Susceptibility-weighted image shows extensive microhemorrhage (arrows) consistent with diffuse axonal injury—a brain injury in which damage in the form of extensive lesions in white matter tracts occurs over a widespread area—in a 25-year-old man with blast-related mild TBI. (Photo courtesy of Radiological Society of North America)

Susceptibility-weighted image shows extensive microhemorrhage (arrows) consistent with diffuse axonal injury—a brain injury in which damage in the form of extensive lesions in white matter tracts occurs over a widespread area—in a 25-year-old man with blast-related mild TBI. (Photo courtesy of Radiological Society of North America)

A recent MRI study suggests the presence of “brain scars” in a high percentage of active duty military personnel who experienced a mild traumatic brain injury (MTBI) on the battlefield.

In the study, which recently appeared online in the journal Radiology, Gerard Riedy, MD, PhD, from the National Intrepid Center of Excellence (NICoE) at the Walter Reed National Military Medical Center in Bethesda, Md, and others on his research team used MRI to study 834 military service members with MTBI related to blast injuries.
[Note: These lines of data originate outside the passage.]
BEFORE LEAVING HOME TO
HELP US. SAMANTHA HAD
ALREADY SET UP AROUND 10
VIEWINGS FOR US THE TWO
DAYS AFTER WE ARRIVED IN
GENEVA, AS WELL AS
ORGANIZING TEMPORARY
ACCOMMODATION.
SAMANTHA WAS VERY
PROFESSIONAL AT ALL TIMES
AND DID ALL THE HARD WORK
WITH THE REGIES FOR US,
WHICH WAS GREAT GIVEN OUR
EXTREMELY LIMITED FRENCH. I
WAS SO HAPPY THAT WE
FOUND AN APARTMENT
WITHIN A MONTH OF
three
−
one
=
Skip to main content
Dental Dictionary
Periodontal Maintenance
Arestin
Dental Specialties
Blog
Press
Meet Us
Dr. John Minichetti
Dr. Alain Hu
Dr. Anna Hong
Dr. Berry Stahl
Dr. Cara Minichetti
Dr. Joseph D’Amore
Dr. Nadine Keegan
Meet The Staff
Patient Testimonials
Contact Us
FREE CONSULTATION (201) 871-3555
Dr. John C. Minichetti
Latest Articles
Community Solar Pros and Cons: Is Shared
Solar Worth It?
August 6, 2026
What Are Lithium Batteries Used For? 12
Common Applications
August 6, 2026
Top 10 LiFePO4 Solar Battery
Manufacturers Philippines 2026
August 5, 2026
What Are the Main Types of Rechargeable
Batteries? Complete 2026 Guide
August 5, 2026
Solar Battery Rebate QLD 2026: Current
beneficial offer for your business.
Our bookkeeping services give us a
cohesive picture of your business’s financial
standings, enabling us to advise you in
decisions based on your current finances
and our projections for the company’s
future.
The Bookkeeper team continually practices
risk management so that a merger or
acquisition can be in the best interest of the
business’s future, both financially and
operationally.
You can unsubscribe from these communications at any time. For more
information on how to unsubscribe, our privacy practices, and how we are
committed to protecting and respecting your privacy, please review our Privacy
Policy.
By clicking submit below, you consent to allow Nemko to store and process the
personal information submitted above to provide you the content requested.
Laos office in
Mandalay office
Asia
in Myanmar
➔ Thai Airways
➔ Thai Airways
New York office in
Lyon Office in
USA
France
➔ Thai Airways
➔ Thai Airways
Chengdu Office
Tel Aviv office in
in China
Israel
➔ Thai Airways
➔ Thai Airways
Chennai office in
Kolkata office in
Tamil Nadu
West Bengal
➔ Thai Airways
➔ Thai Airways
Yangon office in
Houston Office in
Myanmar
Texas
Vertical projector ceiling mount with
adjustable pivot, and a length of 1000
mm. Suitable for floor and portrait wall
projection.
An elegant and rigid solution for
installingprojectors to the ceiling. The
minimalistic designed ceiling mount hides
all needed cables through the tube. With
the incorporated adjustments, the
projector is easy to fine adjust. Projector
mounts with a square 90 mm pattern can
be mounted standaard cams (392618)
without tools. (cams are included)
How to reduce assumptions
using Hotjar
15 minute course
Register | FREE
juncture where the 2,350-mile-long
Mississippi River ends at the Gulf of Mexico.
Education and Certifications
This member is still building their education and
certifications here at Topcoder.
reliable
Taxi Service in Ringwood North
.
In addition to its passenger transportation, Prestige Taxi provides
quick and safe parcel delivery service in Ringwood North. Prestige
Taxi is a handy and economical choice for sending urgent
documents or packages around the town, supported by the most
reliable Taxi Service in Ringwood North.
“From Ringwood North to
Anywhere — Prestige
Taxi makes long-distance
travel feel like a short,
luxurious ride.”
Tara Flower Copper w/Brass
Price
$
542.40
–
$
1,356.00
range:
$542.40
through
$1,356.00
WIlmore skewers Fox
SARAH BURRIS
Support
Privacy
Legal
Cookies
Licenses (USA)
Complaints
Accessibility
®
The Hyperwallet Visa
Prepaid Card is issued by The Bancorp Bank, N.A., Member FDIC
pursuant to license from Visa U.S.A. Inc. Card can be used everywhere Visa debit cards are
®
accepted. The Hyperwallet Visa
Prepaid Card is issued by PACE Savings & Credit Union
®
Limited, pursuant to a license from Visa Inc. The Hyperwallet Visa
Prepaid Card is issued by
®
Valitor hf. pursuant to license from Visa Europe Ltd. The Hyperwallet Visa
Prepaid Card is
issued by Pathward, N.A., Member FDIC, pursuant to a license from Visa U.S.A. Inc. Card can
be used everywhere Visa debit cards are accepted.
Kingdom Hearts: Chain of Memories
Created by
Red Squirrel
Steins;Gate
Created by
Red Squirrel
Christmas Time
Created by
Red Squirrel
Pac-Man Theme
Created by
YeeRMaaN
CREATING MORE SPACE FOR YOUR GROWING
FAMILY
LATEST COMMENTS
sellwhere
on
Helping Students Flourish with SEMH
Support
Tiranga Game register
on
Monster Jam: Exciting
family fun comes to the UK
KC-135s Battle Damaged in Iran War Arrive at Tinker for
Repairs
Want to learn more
Slightly more than 84% of the patients reported one or more blast-related incidents, and 63% reported loss of consciousness at the time of injury.

The MRI scans revealed the presence of white matter T2 hyperintensities, which can be thought of as brain scars, in 52% of the MTBI patients, explains a media release from the Radiological Society of North America.

“We were really surprised to see so much damage to the brain in the MTBI patients,”Riedy says in the release. “It’s expected that people with MTBI should have normal MRI results, yet more than 50% had these abnormalities.”

Pituitary abnormalities were identified in almost one-third of MTBI patients, the release continues.

Riedy notes in the release that these findings are just the tip of the iceberg. “We have several more papers coming up that build on these findings and look at brain function, brain wiring, connectivity and perfusion, or brain blood flow,” he says.

Source(s): Radiological Society of North America, EurekAlert]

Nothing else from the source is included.